As he spoke he turned his head to the window. What a world of intelligence and gentle beauty was in that face! It was a face to gaze at for hours and speculate upon.

“Five days my uncle has been gone now,” he said—“five whole days, and what should I have done without these dear books? How kind of Albert Seyton to lend them to me! I do love Albert Seyton, and if—if—no—no, I must not breathe that even to myself. Oh, Heavens! That I should be so unfortunate. When—oh, when will my uncle, who is so stern, and yet tender—so cruel, and yet sometimes so kind—when will he explain to me the awful mystery he hints at when with tears I urge him to let me—”

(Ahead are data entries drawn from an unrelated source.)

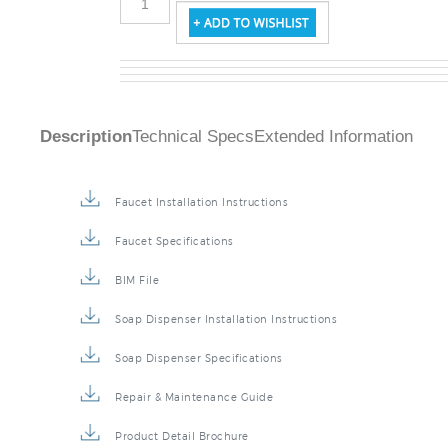
Description
Technical Specs
Extended Information
Faucet Installation Instructions
Faucet Specifications
BIM File
Soap Dispenser Installation Instructions
Soap Dispenser Specifications
Repair & Maintenance Guide
Product Detail Brochure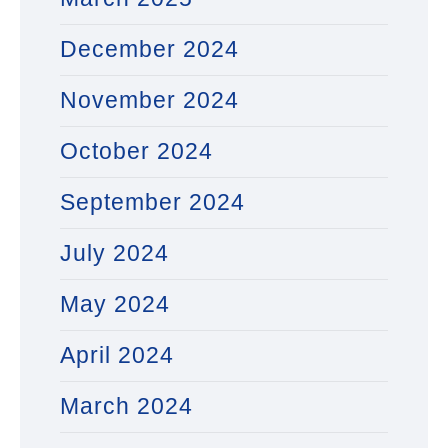
December 2024
November 2024
October 2024
September 2024
July 2024
May 2024
April 2024
March 2024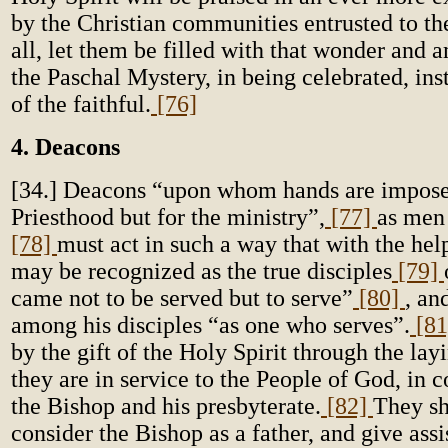
by the Christian communities entrusted to t
all, let them be filled with that wonder and
the Paschal Mystery, in being celebrated, insti
of the faithful.
[76]
4. Deacons
[34.] Deacons “upon whom hands are imposed
Priesthood but for the ministry”,
[77]
as men 
[78]
must act in such a way that with the hel
may be recognized as the true disciples
[79]
came not to be served but to serve”
[80]
, an
among his disciples “as one who serves”.
[8
by the gift of the Holy Spirit through the lay
they are in service to the People of God, i
the Bishop and his presbyterate.
[82]
They sh
consider the Bishop as a father, and give ass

A low knock at the room door now attracted his attention, and the boy cried cheerfully,—

“Ha! I know that tap, ’Tis Albert. Come in—come in, Albert, I am here, and all alone.”

The door was immediately opened, and a boy of about fourteen or fifteen years of age, whose long flaxen hair and ruddy complexion proclaimed him to be of true Saxon origin, bounded into the room.

“Your uncle still absent, Harry?” he cried.

“Yes,” replied the lad who had been reading. “Five days now, Albert, he has been gone. What should I have done without you?”

“You know I love you, Harry Gray,” said Seyton. “You are very young, but you are a great deal more sensible than many lads of twice your age.”

“I’m past eleven!” said he who was called Harry Gray.

“That’s a great age,” said the other, laughing. “If you don’t think your uncle would pop in unawares, I would sit with you an hour. My poor father is out again. Ah, Harry, he still hopes to procure a recompense from the count. He lost his all in the cause of the present royal family, and now you see they have left him and myself to starve. It’s too bad!”